Surgery patients do better when hospitals are good to nurses
Hospitals with well-staffed, top-notch nursing departments had fewer deaths after surgery than hospitals without those high-quality nursing departments, researchers found.
“This study is for the person, referring doctor or health policy analyst asking, ‘Would I be better off at this hospital or that hospital?'” said lead author Dr. Jeffrey Silber, who is the Nancy Abramson Wolfson Professor in Health Services Research at the Children’s Hospital of Philadelphia.
Hospitals with the better nursing departments also had fewer patients die after a surgical complication, the researchers report in JAMA Surgery.
Hospitals were considered to have good nursing environments if they had more than one nurse for every hospital bed and so-called Magnet status, which is a special accreditation from the American Nurses Credentialing Center.
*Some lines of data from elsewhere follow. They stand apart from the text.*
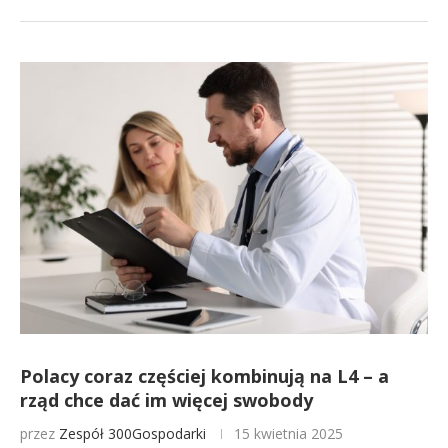
Polacy coraz częściej kombinują na L4 – a
rząd chce dać im więcej swobody
przez
Zespół 300Gospodarki
15 kwietnia 2025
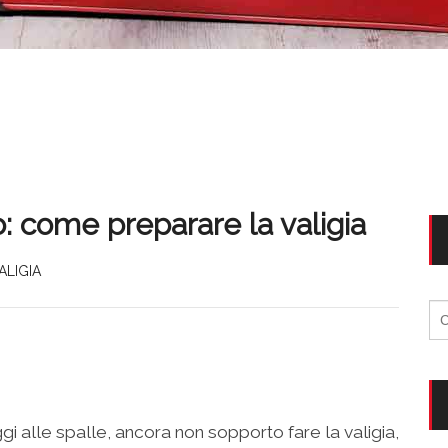
o: come preparare la valigia
ALIGIA
Ri
per
ggi alle spalle, ancora non sopporto fare la valigia,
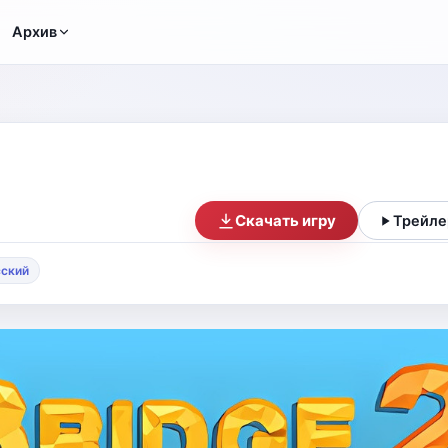
Архив
Скачать игру
Трейле
сский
For the study, the researchers matched 25,752 surgical patients at 35 hospitals with good nursing environments to 25,752 similarly-aged and equally sick patients at 293 hospitals without those nursing environments.
Patients were also matched by insurance status, race and surgery type. Everyone in the study was at least 65 years old.
In the good nursing environments, 4.8 percent of patients died within 30 days of arriving at the hospital, compared to 5.8 percent of patients at other hospitals.
The difference in death rates was most pronounced among the least healthy patients, who were nearly 3 percentage points less likely to die at hospitals with good nursing environments.
In addition, 7.5 percent of patients at hospitals with good nursing environments died after complications, compared to 8.9 percent of patients at other hospitals.
Being in a hospital with a good nursing environment cut the odds of needing to be in the intensive care unit nearly in half, perhaps because of better care on the regular patient floors, the authors say.
“We didn’t expect to see that big of a difference,” said Silber, who is also a professor at the University of Pennsylvania’s Perelman School of Medicine and Wharton School.
He said hospitals with better nursing environments also provided better value, with better results for about the same cost. And if the cost of the additional nurses is excluded, then 30 days of patient care cost about $2,000 less at hospitals with good nursing environments.
Ardith Doorenbos, who was not involved with the new study, said nurse-to-bed ratio and Magnet status are both important factors for patients to consider.
“You’re going to see a difference in the amount of care and the quality of care when you have a good nursing environment,” said Doorenbos, who is professor at the University of Washington School of Nursing and investigator at the UW Medicine Surgical Outcomes Research Center in Seattle.
Dr. Amir Ghaferi, who co-wrote an editorial on the new study, said other research has also found better results at hospitals with Magnet status.
“I think it’s reasonable for patients to look at that and pay attention to that,” said Ghaferi, of the Center for Healthcare Outcomes and Policy at the University of Michigan in Ann Arbor.
Silber agreed, but cautioned that the new study can’t prove that a good nursing environment causes these better outcomes.
“We’re showing how important the marker of nursing is, but I certainly wouldn’t ignore other characteristics,” he said.